Beating drought

How a regional climate history helped save a farm and cure depression

How a regional climate history helped save a farm and cure depression

Marlborough farmer Doug Avery.

Former South Island Farmer of the Year Doug Avery has become well known for his advice on tackling depression.

Avery’s story of beating eight years of drought on his family Marlborough sheep farm is also a story of beating depression. It has morphed into a new book, The Resilient Farmer.

The book’s solution to both environmental and mental pressure is to step back and see the big picture – and in that picture, he says, you can find hope.

“If you look for it, in everything that happens – even the worst thing – there’s always something that is positive,” Avery writes.

In the middle of what eventually turned out to be a 19-year drought between 1988 and 2007, it would have been very hard to find anything positive.

Avery says in the book that he got experts to help him work out how to transform the farm to grow and use lucerne as the main feed for his sheep.

“We had the specialists. On climate issues, we also got input from NIWA’s Alan Porteous. He offered to climate-model our farm back to 1890.

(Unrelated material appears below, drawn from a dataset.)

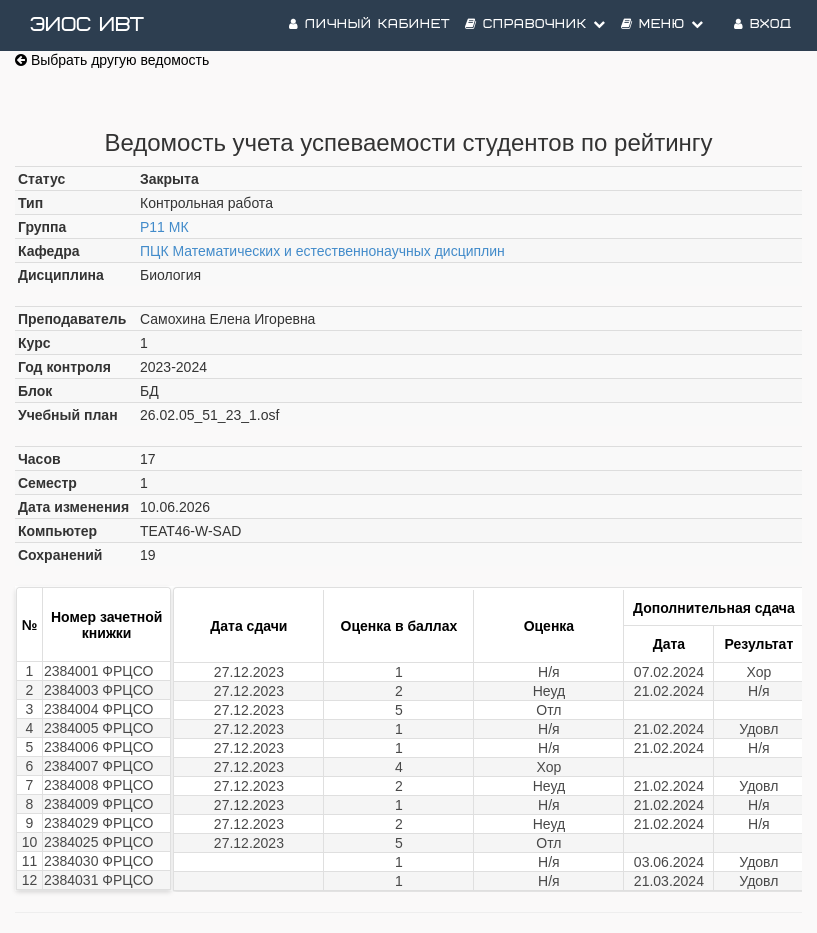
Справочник (535, 24)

“What good would that be?” I wondered. But the modelling was amazing, giving me deep insights into our past and the stories my grandfather and father had told me.

“NIWA’s modelling confirmed I had gone through the worst drought in recorded time, and that knowledge helped me feel better.”

It also confirmed that farming in the location was always going to be tough. He and his wife were determined to stay on the farm, but knew they had to change their whole approach to farming.

“We created a continuous, year-round approach to interconnected land use, rotating crops and herds, using methods that trap in the ground what moisture we get in one season for use in the next.”

Although it was tough going, the switch to lucerne and methods more in tune with the local conditions began to pay off. Avery became an evangelist, touring the country teaching others about the systems.

During these talks he noticed that many people were even more interested in how he had survived the mentally tough times.

“They wanted to talk about how I managed to get myself feeling happy again.”

Avery’s advice to dealing with emotions mimics the approach he took to dealing with his farm: seek out help.

“If we get another pair of eyes on the job… that’s when change becomes possible.”